By KAREN CROUSE
New York Times
June 30, 2011
WIMBLEDON, England — In 2008, James Cerretani's father, Chip, strongly suggested it was time for him to retire from tennis and put his Brown University degree to use. Three years later, Cerretani's sister Chrissy, a former college player at Clemson, is on the verge of quitting her job in Boston to travel with him on tour, he said — and with their father's blessing.
"An incredible 180," Cerretani said. He was talking about his father's stance but also of his own competitive career, which is on the rise as he approaches his 30th birthday in October.
Cerretani and his doubles partner, Philipp Marx of Germany, advanced to the quarterfinals, where they lost on Thursday to Michael Llodra and Nenad Zimonjic by 6-7(3), 7-6(7), 7-6(5), 7-5.
"It was a very uplifting result to be in the quarterfinals of Wimbledon," Cerretani said, adding, "Even though we lost, we won in many ways."
It meant the world to Cerretani that his sister spent the first week of the tournament cheering him on before returning to her job in health management in Boston. His parents traveled here to attend Thursday's match.
Cerretani credits his mother for his earning his international relations degree at Brown. He wanted to drop out after his sophomore year to become a tennis professional.
"I was 19, going on 20," he said, "and I was thinking I was almost too old if I wanted to have a tennis career." Both parents, his mother most adamantly, nixed the idea.
With his degree in hand, Cerretani turned professional in 2005 and played the minor tours with the help of financial backing from a family friend. He supplemented his income playing club matches in Italy and Germany.
At the time his father delivered his ultimatum, Cerretani was barely making ends meet. "He said 'I'm going to give you six months, and if you don't make Wimbledon, you're done."' Cerretani added: "I kind of agreed with him. After that I learned how to become more professional and not just show up."

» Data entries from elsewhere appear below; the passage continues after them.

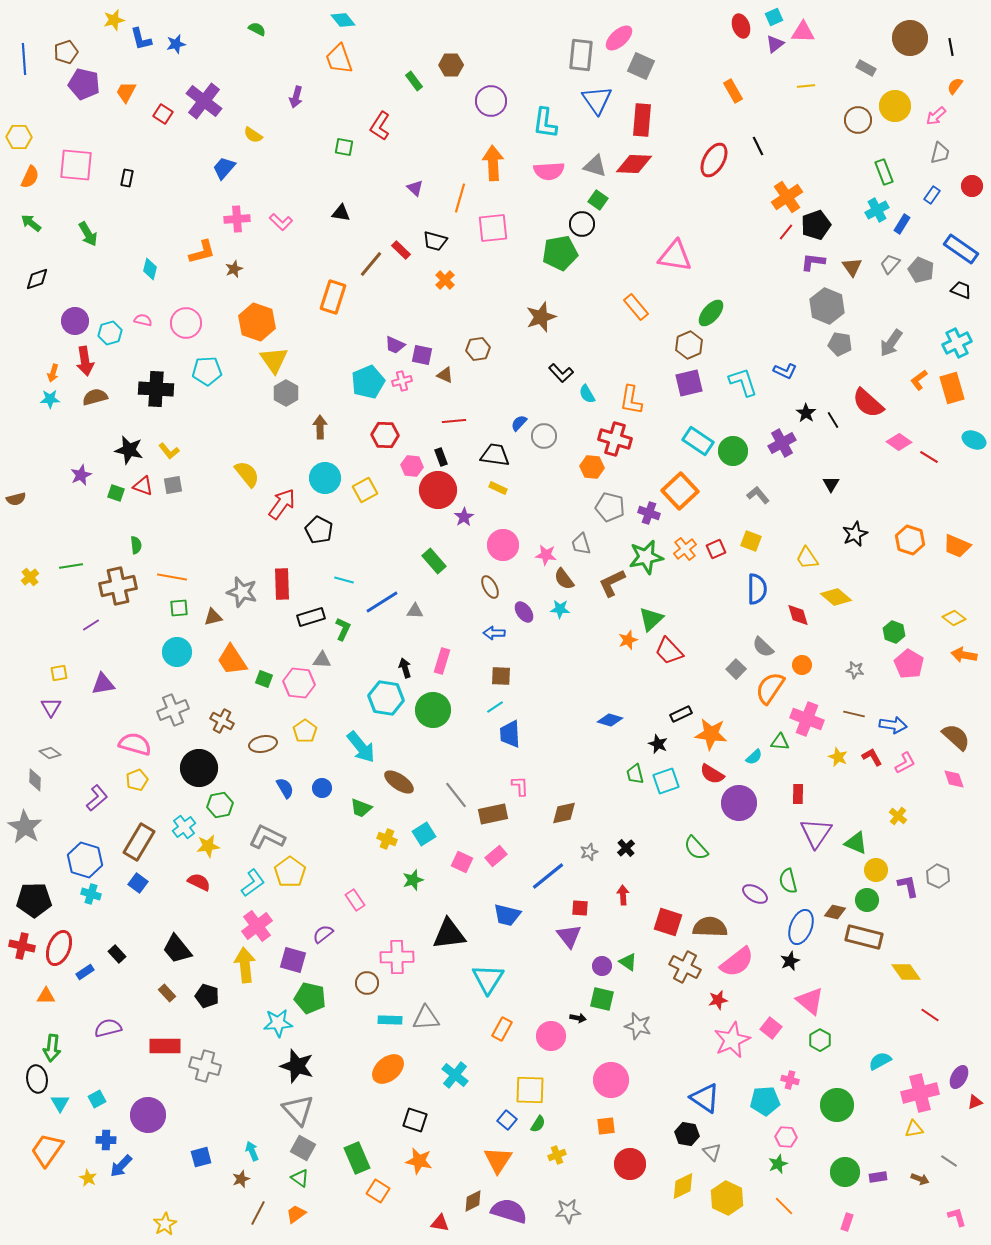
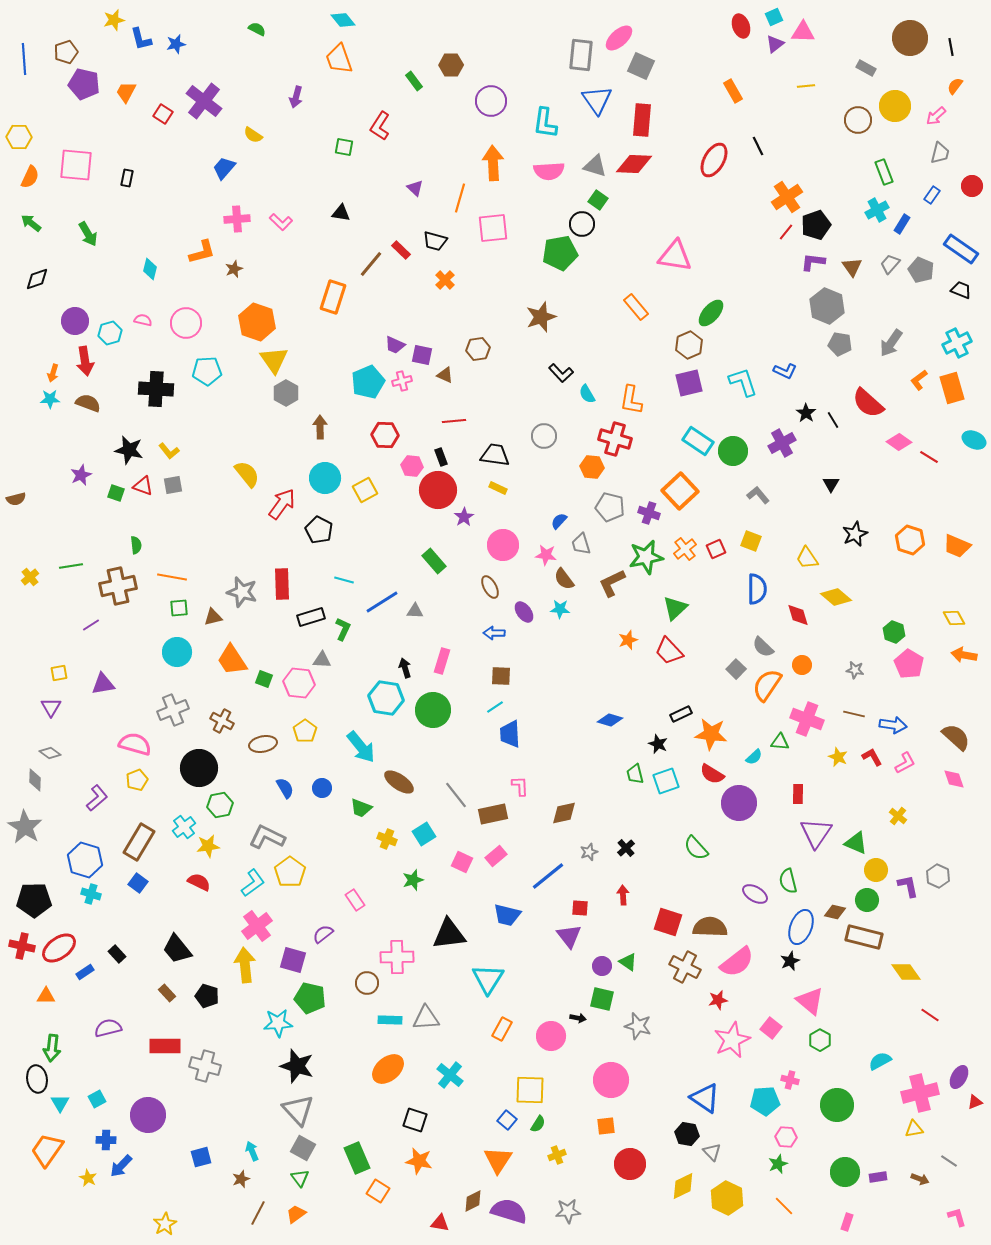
brown semicircle at (95, 397): moved 7 px left, 6 px down; rotated 35 degrees clockwise
blue semicircle at (519, 423): moved 40 px right, 98 px down
yellow diamond at (954, 618): rotated 25 degrees clockwise
green triangle at (651, 619): moved 24 px right, 11 px up
orange semicircle at (770, 688): moved 3 px left, 3 px up
red ellipse at (59, 948): rotated 32 degrees clockwise
cyan cross at (455, 1075): moved 5 px left
green triangle at (300, 1178): rotated 18 degrees clockwise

Cerretani made it to Wimbledon in 2008 and lasted two rounds. By the end of the year, he had won a doubles title on the ATP World Tour and climbed inside the top 60.
"This is kind of like a phase," said Cerretani, whose current ranking is No. 71. "You have a gift, you have a talent that God gave you. My talent is tennis. I think I owe it to myself to fulfill my potential as a tennis player. Once that phase is done, I'll move on."